GOOGLE UNDER PRESSURE TO ERADICATE CHILD PORNOGRAPHY IN ITS INDEX – Parent Groups and Child Protection organisations are calling on Google to filter out and ban any form of child pornography on the web.
The calls come in direct relation to the murder of Tia Sharp who was murdered by her stepfather Stuart Hazell who this week half way through his trial changed his plea to guilty.
Left: Stuart Hazell | Right: Tia Sharp – Hazell pleaded guilty to murdering Tia and is now serving 38 years imprisonment
As evidence unraveled the authorities discovered disturbing evidence that Stuart Hazell had used his mobile phone to access child pornography via Google search.
According to the evidence at trial Hazell was obsessed by websites containing child pornography which is believed to have fueled his desires until finally acting out his fantasies.
Police uncovered a number of disturbing Google searches including, ‘naked little girlies’, under-age incest’, ‘daddy daughter pictures’ and much more.
Tia’s body was finally discovered in the loft of her grandmother’s home after Hazell had murdered her, wrapped her body in carpeting and then hidden her under piles of junk.
Experts gave testimony that Hazell was a habitual user of the internet in order to satisfy his desires and this led him to progress from petty crime until eventually becoming a child killer.
For more on this story see the Daily Mail articles:
Considering the evidence of this case and many others where children have been raped and murdered it is little wonder why the public and child safety groups like the NSPCC (National Society for the Prevention and Cruelty of Children) are calling upon the likes of Google, and other major search engines, such as Bing and Yahoo, to eradicate any form of child pornography on their indexes.
Others are also calling on Google in make the ‘Safe Search’ the ‘default setting’ on it search system in order reduce the risk of indecent images or websites appearing in the search results.
While this measure is easy enough the idea of eradicating websites and images that contain child pornography is something completely different.
While the search engines could use certain keywords or phrases to block the uploading and searching of indecent materials this could easily be circumnavigated by those adding such content to the web by simply not using the terms listed.
Natisha Hillard (left) Christopher Bour (right) – She sold her infant to an online pedophile – read:
On another issue keywords and phrases could also damage many websites reputations for wrongful targeting of content.
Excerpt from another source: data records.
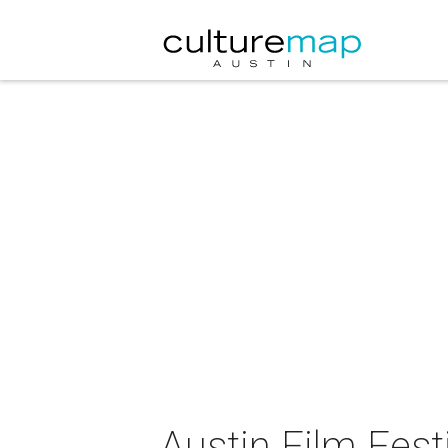
Austin Film Fest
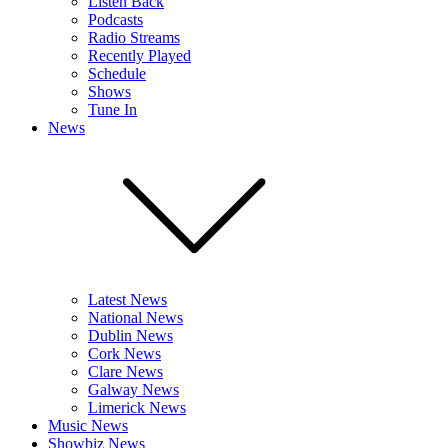
Listen Back
Podcasts
Radio Streams
Recently Played
Schedule
Shows
Tune In
News
Latest News
National News
Dublin News
Cork News
Clare News
Galway News
Limerick News
Music News
Showbiz News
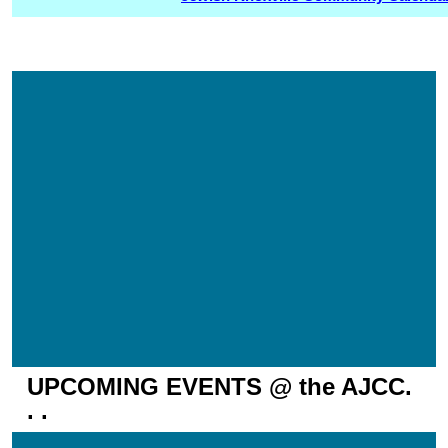
UPCOMING EVENTS @ the AJCC.
. .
For instance this article examines the pressure being put on the major search engines to eradicate child pornography on the web. As you can see the keyword or phrase ‘child pornography’ appears several times and while there is nothing in this article that is in violation of any laws it could well be deemed that way simply through the use of such words and unless a ‘manual’ check is undertaken this page and the entire website could be banned from Google’s index.
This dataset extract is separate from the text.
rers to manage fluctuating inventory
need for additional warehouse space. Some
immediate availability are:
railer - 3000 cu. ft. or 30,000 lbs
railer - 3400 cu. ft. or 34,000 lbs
I am sure we can all agree that child pornography needs to be eradicated from the internet and while we are at it other unsuitable material including terrorists promoting violence or providing instructions to make bombs. No doubt people could make a huge list of all content that should not be on the list but trying to control content, in reality, is extremely difficult and debatable.
Considering there are over 1 trillion web pages on Google’s servers it makes the task of policing the content almost impossible.
Could Google do more? Consider the comment made by Jon Brown of the NSPCC:
“Google needs to do more in terms of blocking searches for child abuse imagery but they also need to be alerting the authorities if someone is blatantly doing these searches.” Jon Brown, NSPCC
There are certainly aspects of Jon’s statement that needs looking at but again as with the imagery it is almost impossible to eradicate due to the volume of images uploaded to the web each and every second of the day. The idea of the authorities being alerted if someone is blatantly undertaking searches of child pornography is also another good idea in theory, however how many people would be targeted wrongly? For instance any reading this article with the keywords and phrases could be targeted. Yes it could be argued that a quick investigation would conclude that the individual had not broken any laws but how many times in a single day would select keywords or phrases be flagged and how many police officers would be required to man such a system?
“We take this issue extremely seriously. When we discover child abuse imagery or are made aware of it, we respond quickly to remove and report it to the appropriate law enforcement authorities.” Google Spokesman
Many feel, and I have to agree with them on many occasions, that we have created an information system (the web) that allows for sick, twisted and depraved fantasies to be played out online and then shared with other like-minded individuals. As a parent I feel that more development is needed in order to completely eradicate child pornography from the web but as a website owner and being in the industry for over 20 years I fully understand the complexities of creating such a system.
As with Google’s statement above they do in fact take any form of abuse seriously and allow people to report any content they find that is illegal. What is needed here is a collective effort so that more illegal content can be detected and removed.
The crime of child abuse and child pornography, like any other crime, requires diligence and better systems of regulation and Google and the other major search engines are continuously working on ways to eradicate illegal material from its servers and I for one, as with many others, hope that new developments in search technology and screening will help prevent child pornography and other illegal material being prevented from being uploaded or downloaded on the web.